Case ID: ad3d_78/html/0736-01.html
Source: Caselaw Access Project
Author: {"author": "", "license": "Public Domain", "url": "https://static.case.law/"}
Date Created: 2024-08-24T03:29:51.129683

The People of the State of New York, Respondent, v Daquan Norris, Appellant.
    [909 NYS2d 655]
   Appeal by the defendant from a judgment of the Supreme Court, Richmond County (Collini, J.), rendered May 7, 2008, convicting him of murder in the second degree, upon a jury verdict, and imposing sentence.

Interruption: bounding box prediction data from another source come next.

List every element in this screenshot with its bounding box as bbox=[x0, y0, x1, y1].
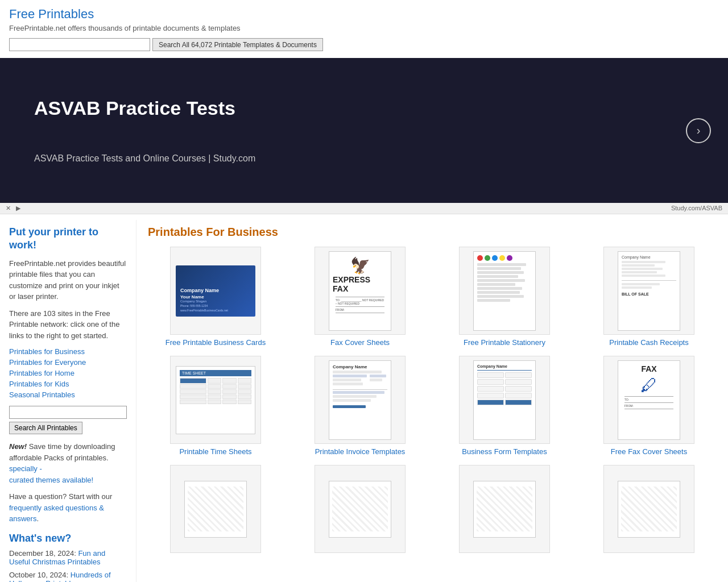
grid-item-cash-receipts: Company Name BILL OF SALE Printable Cash… bbox=[581, 247, 717, 347]
timesheet-preview: TIME SHEET bbox=[176, 366, 255, 434]
sidebar-link-everyone[interactable]: Printables for Everyone bbox=[9, 358, 86, 367]
link-invoices[interactable]: Printable Invoice Templates bbox=[315, 447, 406, 456]
thumb-bottom-3[interactable] bbox=[459, 465, 550, 553]
site-subtitle: FreePrintable.net offers thousands of pr… bbox=[9, 24, 719, 32]
link-time-sheets[interactable]: Printable Time Sheets bbox=[179, 447, 251, 456]
main-layout: Put your printer to work! FreePrintable.… bbox=[0, 214, 728, 582]
sidebar-item-seasonal[interactable]: Seasonal Printables bbox=[9, 390, 127, 399]
sidebar-search-button[interactable]: Search All Printables bbox=[9, 422, 82, 434]
specially-text: specially - bbox=[9, 464, 42, 473]
new-packs-text: New! Save time by downloading affordable… bbox=[9, 441, 127, 485]
stationery-preview bbox=[473, 251, 536, 331]
whats-new-heading: What's new? bbox=[9, 533, 127, 544]
sidebar-link-home[interactable]: Printables for Home bbox=[9, 369, 75, 377]
sidebar-search-input[interactable] bbox=[9, 406, 127, 419]
thumb-bottom-1[interactable] bbox=[170, 465, 261, 553]
ad-banner-content: ASVAB Practice Tests ASVAB Practice Test… bbox=[34, 97, 255, 164]
thumb-bottom-2[interactable] bbox=[315, 465, 406, 553]
news-date-2: October 10, 2024: bbox=[9, 571, 68, 579]
link-business-cards[interactable]: Free Printable Business Cards bbox=[166, 338, 266, 347]
sidebar-desc1: FreePrintable.net provides beautiful pri… bbox=[9, 258, 127, 302]
sidebar-link-kids[interactable]: Printables for Kids bbox=[9, 380, 69, 388]
grid-item-stationery: Free Printable Stationery bbox=[437, 247, 572, 347]
sidebar-item-kids[interactable]: Printables for Kids bbox=[9, 379, 127, 388]
news-date-1: December 18, 2024: bbox=[9, 549, 76, 558]
link-cash-receipts[interactable]: Printable Cash Receipts bbox=[609, 338, 688, 347]
sidebar-link-business[interactable]: Printables for Business bbox=[9, 347, 85, 356]
new-link-text: curated themes available! bbox=[9, 476, 93, 484]
grid-item-bottom-2 bbox=[292, 465, 428, 556]
news-entry-2: October 10, 2024: Hundreds of Halloween … bbox=[9, 571, 127, 582]
fax-cover-preview: 🦅 EXPRESS FAX TO: _____________ NOT REQU… bbox=[329, 251, 391, 331]
ad-footer: ✕ ▶ Study.com/ASVAB bbox=[0, 203, 728, 214]
grid-item-free-fax: FAX 🖊 TO: FROM: Free Fax Cover Sheets bbox=[581, 356, 717, 456]
ad-info-icon[interactable]: ▶ bbox=[16, 205, 20, 211]
link-biz-forms[interactable]: Business Form Templates bbox=[462, 447, 547, 456]
grid-item-bottom-1 bbox=[148, 465, 283, 556]
thumb-time-sheets[interactable]: TIME SHEET bbox=[170, 356, 261, 444]
printables-grid: Company Name Your Name Company Slogan Ph… bbox=[148, 247, 717, 556]
thumb-fax-cover[interactable]: 🦅 EXPRESS FAX TO: _____________ NOT REQU… bbox=[315, 247, 406, 335]
sidebar-search: Search All Printables bbox=[9, 406, 127, 434]
search-bar: Search All 64,072 Printable Templates & … bbox=[9, 38, 719, 51]
close-icon[interactable]: ✕ bbox=[6, 205, 11, 211]
freefax-preview: FAX 🖊 TO: FROM: bbox=[618, 360, 680, 440]
bizform-preview: Company Name bbox=[473, 360, 536, 440]
sidebar-item-business[interactable]: Printables for Business bbox=[9, 347, 127, 356]
news-entry-1: December 18, 2024: Fun and Useful Christ… bbox=[9, 549, 127, 566]
search-button[interactable]: Search All 64,072 Printable Templates & … bbox=[152, 38, 323, 51]
ad-url: Study.com/ASVAB bbox=[671, 205, 722, 212]
new-label: New! bbox=[9, 442, 27, 451]
ad-banner-title: ASVAB Practice Tests bbox=[34, 97, 255, 119]
biz-card-preview: Company Name Your Name Company Slogan Ph… bbox=[176, 265, 255, 317]
thumb-free-fax[interactable]: FAX 🖊 TO: FROM: bbox=[603, 356, 694, 444]
faq-text: Have a question? Start with our frequent… bbox=[9, 491, 127, 525]
grid-item-invoices: Company Name bbox=[292, 356, 428, 456]
thumb-invoices[interactable]: Company Name bbox=[315, 356, 406, 444]
thumb-business-cards[interactable]: Company Name Your Name Company Slogan Ph… bbox=[170, 247, 261, 335]
ad-next-button[interactable]: › bbox=[686, 118, 711, 143]
ad-banner-subtitle: ASVAB Practice Tests and Online Courses … bbox=[34, 153, 255, 164]
grid-item-bottom-4 bbox=[581, 465, 717, 556]
sidebar-item-home[interactable]: Printables for Home bbox=[9, 368, 127, 377]
thumb-biz-forms[interactable]: Company Name bbox=[459, 356, 550, 444]
grid-item-fax-cover: 🦅 EXPRESS FAX TO: _____________ NOT REQU… bbox=[292, 247, 428, 347]
ad-icons: ✕ ▶ bbox=[6, 205, 20, 212]
grid-item-time-sheets: TIME SHEET bbox=[148, 356, 283, 456]
grid-item-bottom-3 bbox=[437, 465, 572, 556]
search-input[interactable] bbox=[9, 38, 150, 51]
grid-item-business-cards: Company Name Your Name Company Slogan Ph… bbox=[148, 247, 283, 347]
sidebar-item-everyone[interactable]: Printables for Everyone bbox=[9, 357, 127, 367]
grid-item-biz-forms: Company Name bbox=[437, 356, 572, 456]
sidebar: Put your printer to work! FreePrintable.… bbox=[0, 220, 136, 582]
sidebar-heading: Put your printer to work! bbox=[9, 226, 127, 252]
sidebar-link-seasonal[interactable]: Seasonal Printables bbox=[9, 390, 75, 399]
faq-link[interactable]: frequently asked questions & answers bbox=[9, 504, 104, 523]
thumb-cash-receipts[interactable]: Company Name BILL OF SALE bbox=[603, 247, 694, 335]
link-stationery[interactable]: Free Printable Stationery bbox=[464, 338, 545, 347]
new-link[interactable]: specially - curated themes available! bbox=[9, 464, 93, 484]
ad-banner: ASVAB Practice Tests ASVAB Practice Test… bbox=[0, 58, 728, 203]
site-title[interactable]: Free Printables bbox=[9, 7, 719, 22]
receipt-preview: Company Name BILL OF SALE bbox=[618, 251, 680, 331]
thumb-bottom-4[interactable] bbox=[603, 465, 694, 553]
content-heading: Printables For Business bbox=[148, 226, 717, 239]
invoice-preview: Company Name bbox=[329, 360, 391, 440]
whats-new-section: What's new? December 18, 2024: Fun and U… bbox=[9, 533, 127, 582]
content-area: Printables For Business Company Name You… bbox=[136, 220, 728, 582]
link-free-fax[interactable]: Free Fax Cover Sheets bbox=[611, 447, 687, 456]
sidebar-nav: Printables for Business Printables for E… bbox=[9, 347, 127, 399]
link-fax-cover[interactable]: Fax Cover Sheets bbox=[330, 338, 390, 347]
header: Free Printables FreePrintable.net offers… bbox=[0, 0, 728, 58]
thumb-stationery[interactable] bbox=[459, 247, 550, 335]
sidebar-desc2: There are 103 sites in the Free Printabl… bbox=[9, 308, 127, 342]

Ordered that the matter is remitted to the Supreme Court, Richmond County, to hear and report, in accordance herewith, on the defendant’s challenge to the prosecutor’s exercise of peremptory challenges against black venirepersons, and the appeal is held in abeyance in the interim. The Supreme Court, Richmond County, shall file its report with all convenient speed.

“The Batson framework is designed to produce actual answers to suspicions and inferences that discrimination may have infected the jury selection process” (Johnson v California, 545 US 162, 172 [2005]). The first step of the Batson framework requires that a defendant set forth a prima facie case “by showing that the totality of the relevant facts gives rise to an inference of discriminatory purpose” (Batson v Kentucky, 476 US 79, 94 [1986]). This first step is not to be onerous, and “a defendant satisfies the requirements of Batson’s first step by producing evidence sufficient to permit the trial judge to draw an inference that discrimination has occurred” (Johnson v California, 545 US at 170).

The sum of the facts presented by the defendant in this case was sufficient to give rise to an inference of discriminatory purpose in the prosecution’s use of peremptory challenges with respect to the subject five venirepersons. Therefore, the Supreme Court should have proceeded with the second and possibly third step of the Batson inquiry. Accordingly, we hold the appeal in abeyance and remit the matter to the Supreme Court, Richmond County, for that purpose. We decide no other issues at this time. Skelos, J.P., Balkin, Chambers and Austin, JJ., concur.